Sure, he was talking about fuel consumption – but I found this nugget coming out of NAVSEA’s senior leadership refreshing.

… I don’t think that there was a fully informed decision process arrived at in the development of LCS …

You should read the whole thing for the correct context of the quote above by Rear Admiral Eccles, Deputy Commander for ship design, integration and engineering at NAVSEA. It is a good start. Perhaps we can discuss survivability in the littoral next. Maybe.

Also, as for Galrahn’s question from yesterday,

So why is it the US Navy surface strike group lacks the capability to establish forward deployed sea surface capabilities to dominate the sea against the 21st century fishing profession of Somalia?

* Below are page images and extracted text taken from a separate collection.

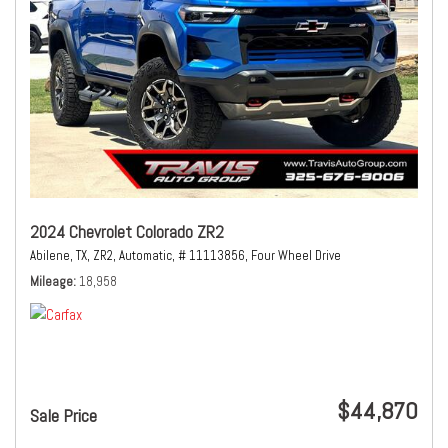
2024 Chevrolet Colorado ZR2
Abilene, TX,
ZR2,
Automatic,
# 11113856,
Four Wheel Drive
Mileage
18,958
$44,870
Sale Price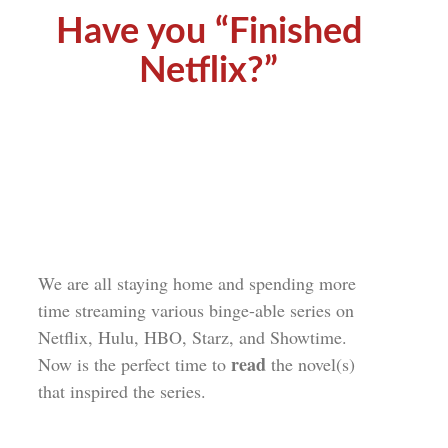
Have you “Finished
Netflix?”
We are all staying home and spending more
time streaming various binge-able series on
Netflix, Hulu, HBO, Starz, and Showtime.
read
Now is the perfect time to
the novel(s)
that inspired the series.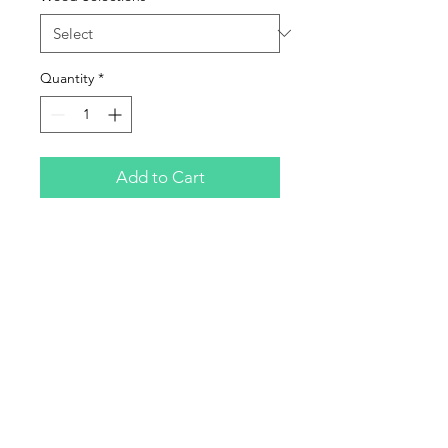
Quantity
*
Add to Cart
Will NOT fit Squire
Subscribe to Updates
Subscribe Now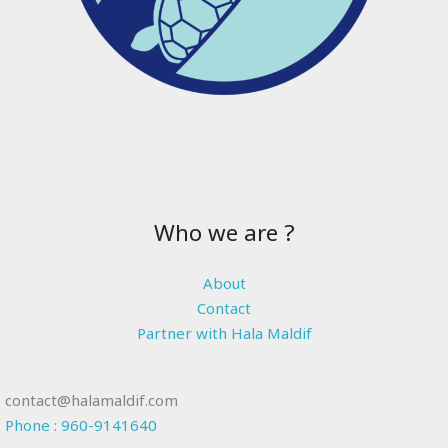
Who we are ?
About
Contact
Partner with Hala Maldif
contact@halamaldif.com
Phone : 960-9141640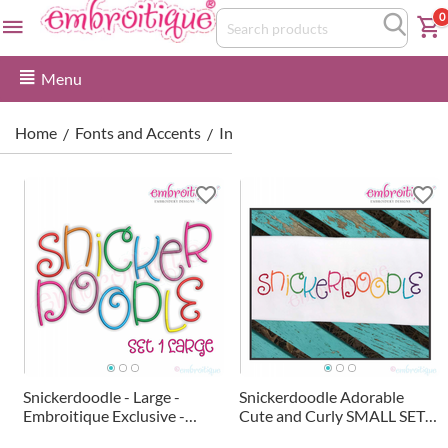
0
Menu
Home
Fonts and Accents
Interchangeable Monogram Font
/
/
Snickerdoodle - Large -
Snickerdoodle Adorable
Embroitique Exclusive -
Cute and Curly SMALL SET
Adorable Cute and Curly
Embroitique Exclusive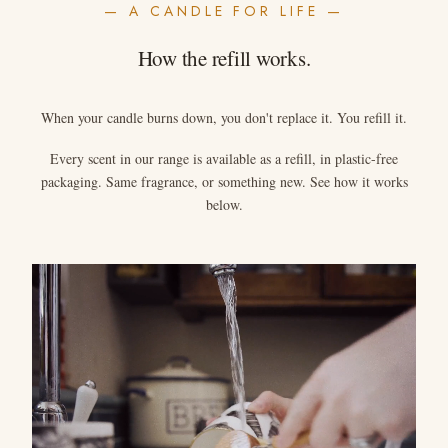
— A CANDLE FOR LIFE —
How the refill works.
When your candle burns down, you don't replace it. You refill it.
Every scent in our range is available as a refill, in plastic-free
packaging. Same fragrance, or something new. See how it works
below.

Part of the answer lies with the fact that numbers matter. When you have a limited budget, you can only have a certain number of hulls. If you make the decision to create a Tiffany Navy, then you have to accept the second and third order effects from that decision. If you also follow the mirage of the Cooperative Maritime Partnership (nee 1,000 Ship Navy) as well – then do not be shocked when the National Command Authority wants something done by the Navy we have to hobble together an inadequate excuse …. err …. answer.

Posted by CDRSalamander in Maritime Security
Tags: ,

You can leave a response, or trackback from your own site.

  • Byron

    “Tiffany Navy”…heh heh heh…Good one CDR. Perfect description. And like I said about LCS and LPD-17, you can put lipstick on a pig, but it’s still a pig.

  • sid

    If there is going to be a rollback on the speed requirement (something already floated by Moosally last year for the LCS-I) then what is the point of these two hull types?

    Stop the current program at the two hulls. Seems NAVSEA is daring to cross that “line in the sand” drawn in ~2003, so go back and put the unmanned vehicle mission into a SURVIVABLE COMBATANT hull….because there is no more lethal a battlespace than the littorals (and the notion that a ship spending most of her time there can “avoid harm’s way” is pure folly). One that is not immediately weight constrained at commissioning and still could most likely still bend on ~30 kts.

  • leesea

    Finally someone with common sense talks about basic rqmts problems with LCS!! Here is the kernel of the issue: if LCS are to be in position promptly for littoral operations, why is there a need for them to self-deploy to the AOR? Would not the Navy need them forward-deployed already in theater? Changing that rqmt means there would be less horsepower, less fuel load and possibly more weight available for armor, weapons & sensor systems. I think the tradeoff is obvious? But what do I know I just helped charter the first HSV for MSC back in 2002!

  • sid

    Yeah, what leesa said!

    The kinds of jobs Galrahn is envisioning suggests a hull much longer on endurance than high speed.

  • leesea

    I will take endurance over speed any day!! More armor, weapons and sensors can add too much weight though.